I think about love all the time.

I think I’ve always thought a lot about love.
I’m not sure I’ve ever thought about anything else.

Is my love any good? Do I deserve it? How many languages does love speak? What can love do? What won’t love allow? What does love look like when love loses its way? What is the strange, marvelous science happening in the brain and the body that we’ve all agreed, I guess, to call love? Does love feel the same to you as it does to me? When I hold my friend’s face in my hands just like this, do they know I am saying I love you? Is thinking about love an act of love? What greater love could we show to the world than trying to do better than we have? Will I ever stop writing love poems? Is ‘love poem’ redundant?
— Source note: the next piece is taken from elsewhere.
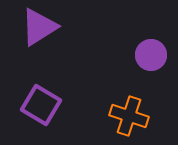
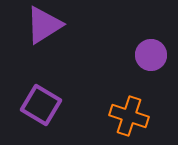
purple triangle: moved 5 px right, 2 px up
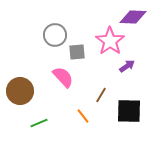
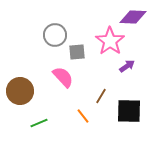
brown line: moved 1 px down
What is love without longing? When did love crawl from the sea of creation and sit its thick thighs on the face of the human heart that very first time? Was anyone—has anyone ever been—ready for love to come in?
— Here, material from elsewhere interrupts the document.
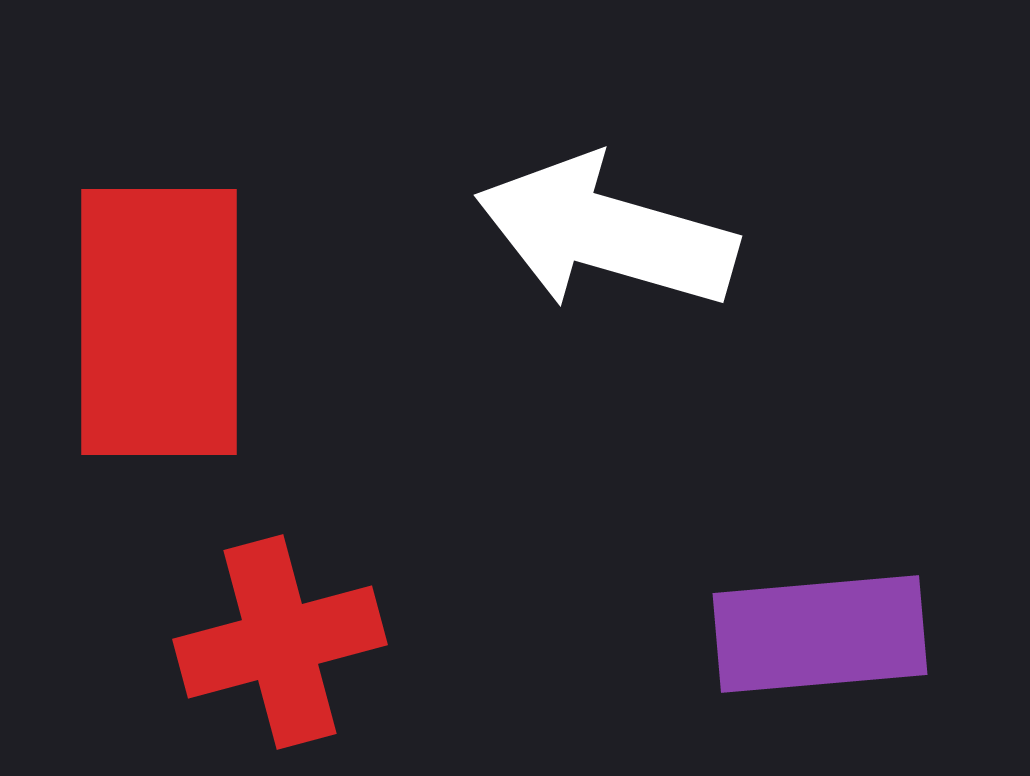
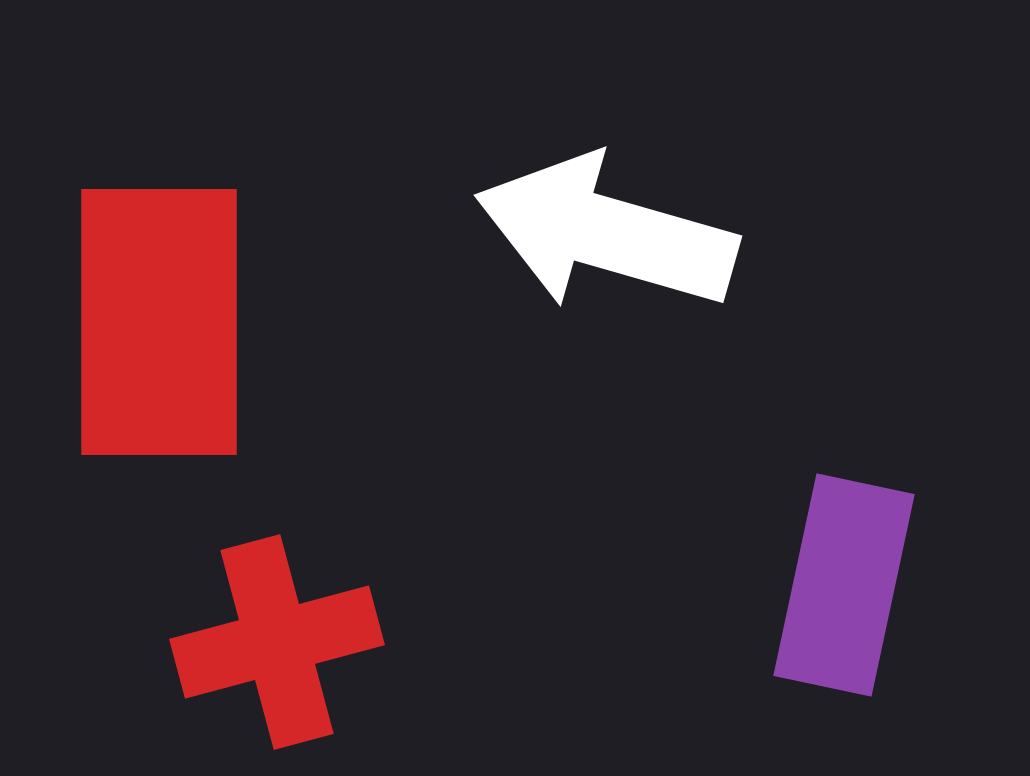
purple rectangle: moved 24 px right, 49 px up; rotated 73 degrees counterclockwise
red cross: moved 3 px left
Anyway, here’s two magnificent love poems.


To the Woman Crying Uncontrollably in the Next Stall
Kim Addonizio

If you ever woke in your dress at 4 A.M. ever
closed your legs to a man you loved opened
them for one you didn’t moved against
a pillow in the dark stood miserably on a beach
seaweed clinging to your ankles paid
good money for a bad haircut backed away
from a mirror that wanted to kill you bled
into the back seat for lack of a tampon
if you swam across a river under rain sang
using a dildo for a microphone stayed up
to watch the moon eat the sun entire
ripped out the stitches in your heart
because why not if you think nothing &
no one can / listen I love you joy is coming

The Thing Is
Ellen Bass

to love life, to love it even
when you have no stomach for it
and everything you’ve held dear
crumbles like burnt paper in your hands,
your throat filled with the silt of it.
When grief sits with you, its tropical heat
thickening the air, heavy as water
more fit for gills than lungs;
when grief weights you down like your own flesh
only more of it, an obesity of grief,
you think, How can a body withstand this?
Then you hold life like a face
between your palms, a plain face,
no charming smile, no violet eyes,
and you say, yes, I will take you
I will love you, again.


What I forgot to mention before is that by magnificent love poems I mean poems that show us love’s less-revered faces. You don’t need me to show you the regular love poems. (But if you do, follow this trail.) I want us to let all of love in.

I’ve been practicing, these past two or so years, to liberate my love from the limiting story that there’s only so much to give. That love is fragile, private, best kept small, contained between lines we inherited.

I’ve been practicing loving myself, yes, but also the world as it is—imperfect and wounded, and also dear friends, for whom my love is no less massive and gorgeous and necessary as the love that shapes and reshapes my marriage, over and over again.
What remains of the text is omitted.